Umfragen zu Bundes- und Landtagswahlen liegen oft daneben. Warum ist das so und welche Alternativen gibt es? Ein Vergleich von Umfrageinstituten, Wahlbörsen und Expertenprognosen

Wie nach der letzten Bundestagswahl im September 2021 läuft es in Deutschland fast immer wieder ab. Vor der Wahl gibt es eine große Anzahl von Umfragen und Voraussagen, die von Medien und Politikern förmlich aufgesogen werden.
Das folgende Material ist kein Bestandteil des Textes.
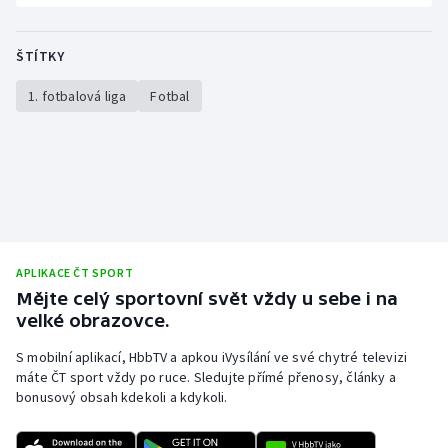
ŠTÍTKY
1. fotbalová liga
Fotbal
APLIKACE ČT SPORT
Mějte celý sportovní svět vždy u sebe i na
velké obrazovce.
S mobilní aplikací, HbbTV a apkou iVysílání ve své chytré televizi
máte ČT sport vždy po ruce. Sledujte přímé přenosy, články a
bonusový obsah kdekoli a kdykoli.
Dabei wird wenig über deren Genauigkeit und Qualität diskutiert. Vielmehr möchte man lieber hohe Aufmerksamkeit erregen, weil sich daraus besondere Geschichten schreiben lassen, die beim Publikum besser ankommen als nüchterne, aber viel informativere Statistiken.
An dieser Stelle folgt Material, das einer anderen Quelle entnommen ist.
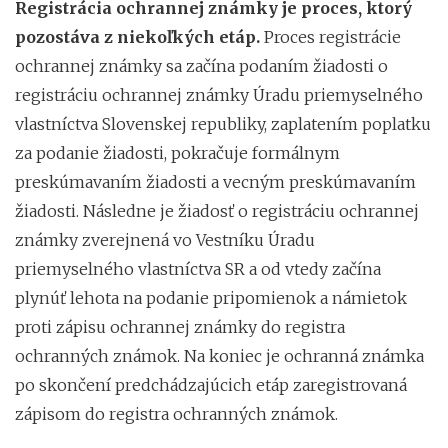
Registrácia ochrannej známky je proces, ktorý
pozostáva z niekoľkých etáp.
Proces registrácie
ochrannej známky sa začína podaním žiadosti o
registráciu ochrannej známky Úradu priemyselného
vlastníctva Slovenskej republiky, zaplatením poplatku
za podanie žiadosti, pokračuje formálnym
preskúmavaním žiadosti a vecným preskúmavaním
žiadosti. Následne je žiadosť o registráciu ochrannej
známky zverejnená vo Vestníku Úradu
priemyselného vlastníctva SR a od vtedy začína
plynúť lehota na podanie pripomienok a námietok
proti zápisu ochrannej známky do registra
ochranných známok. Na koniec je ochranná známka
po skončení predchádzajúcich etáp zaregistrovaná
zápisom do registra ochranných známok.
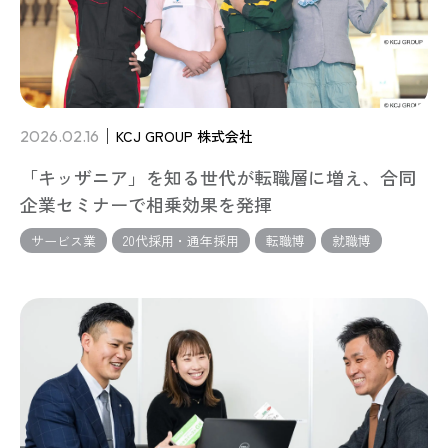
2026.02.16
KCJ GROUP 株式会社
「キッザニア」を知る世代が転職層に増え、合同
企業セミナーで相乗効果を発揮
サービス業
20代採用・通年採用
転職博
就職博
Nach der Wahl folgt meist nur ein knappes Resümee. Je nach Prognosegüte zum Beispiel eine kurze, harte Kritik, wie nach den schlechten Analysen zur Landtagswahl in Sachsen-Anhalt oder Lob wie bei der aktuellen Bundestagswahl, allerdings nur für die Umfragen.
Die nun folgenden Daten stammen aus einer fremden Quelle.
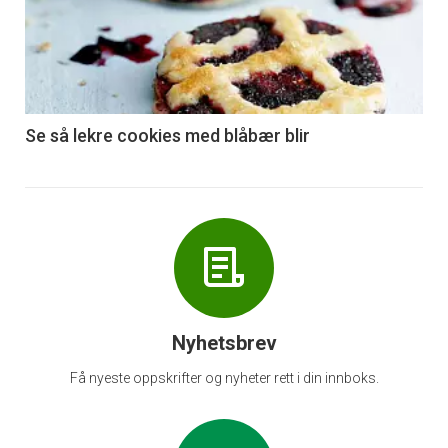
akkurat
nå
-
6
Se så lekre cookies med blåbær blir
Nyhetsbrev
Få nyeste oppskrifter og nyheter rett i din innboks.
Dann verlangt man wieder nach neuen politischen Einschätzungen, die von speziellen Anbietern wie Civey mit Internetumfragen fast täglich durchgeführt werden, ohne deren Qualität empirisch nachweisen zu können.

Im Gegensatz dazu soll als Diskussionsgrundlage eine umfangreiche Qualitätsanalyse mittels einer Gesamttabelle zu den letzten sechs Bundestagswahlen sowie einem zweiten Ranking zu den 16 aktuellen Landtagswahlen vorgelegt werden. Damit ist ein mittel- bis langfristiger, objektiver Vergleich anhand von sechs sinnvollen Kriterien möglich.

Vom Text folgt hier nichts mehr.